### Working data
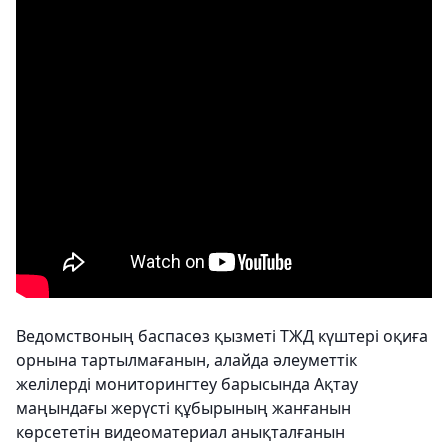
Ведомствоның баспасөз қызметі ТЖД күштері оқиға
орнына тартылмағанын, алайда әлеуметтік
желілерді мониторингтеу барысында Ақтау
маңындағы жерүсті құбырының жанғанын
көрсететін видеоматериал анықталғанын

...

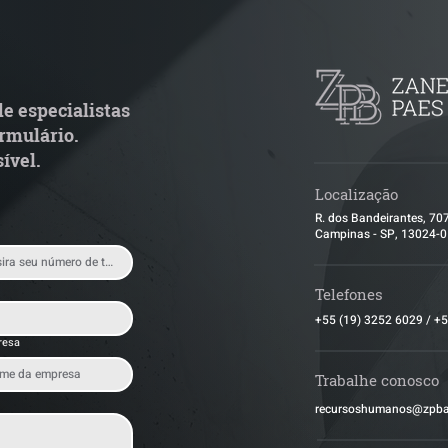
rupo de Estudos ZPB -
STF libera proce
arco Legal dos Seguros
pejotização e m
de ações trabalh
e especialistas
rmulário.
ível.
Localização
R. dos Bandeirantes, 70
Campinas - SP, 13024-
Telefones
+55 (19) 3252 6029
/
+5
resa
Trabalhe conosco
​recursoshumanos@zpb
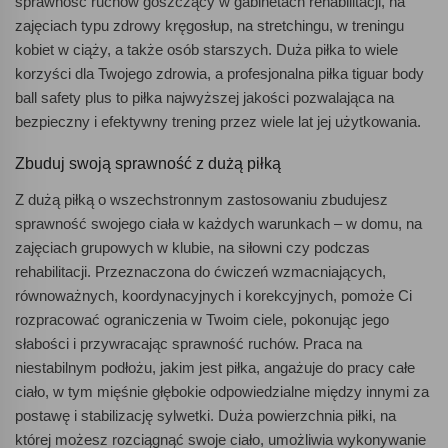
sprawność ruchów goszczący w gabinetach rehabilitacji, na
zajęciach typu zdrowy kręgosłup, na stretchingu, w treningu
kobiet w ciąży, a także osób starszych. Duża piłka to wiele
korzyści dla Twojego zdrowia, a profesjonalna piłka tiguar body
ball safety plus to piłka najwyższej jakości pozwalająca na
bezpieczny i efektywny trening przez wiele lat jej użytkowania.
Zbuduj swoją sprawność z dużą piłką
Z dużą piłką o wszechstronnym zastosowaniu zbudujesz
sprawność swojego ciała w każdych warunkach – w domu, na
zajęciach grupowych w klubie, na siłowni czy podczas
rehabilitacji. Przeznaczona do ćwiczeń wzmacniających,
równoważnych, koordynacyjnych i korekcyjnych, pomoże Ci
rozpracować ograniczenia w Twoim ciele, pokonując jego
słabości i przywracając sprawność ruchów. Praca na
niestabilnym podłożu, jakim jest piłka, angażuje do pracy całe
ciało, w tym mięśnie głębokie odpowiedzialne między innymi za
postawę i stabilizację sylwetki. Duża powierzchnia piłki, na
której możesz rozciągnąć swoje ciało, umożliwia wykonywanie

### Exercise brief
Your answer should consist only of the lines above between the line holding "słabości i przywracając" and the line holding "której możesz rozciągnąć", inclusive, each transcribed exactly.

### Response area
słabości i przywracając sprawność ruchów. Praca na
niestabilnym podłożu, jakim jest piłka, angażuje do pracy całe
ciało, w tym mięśnie głębokie odpowiedzialne między innymi za
postawę i stabilizację sylwetki. Duża powierzchnia piłki, na
której możesz rozciągnąć swoje ciało, umożliwia wykonywanie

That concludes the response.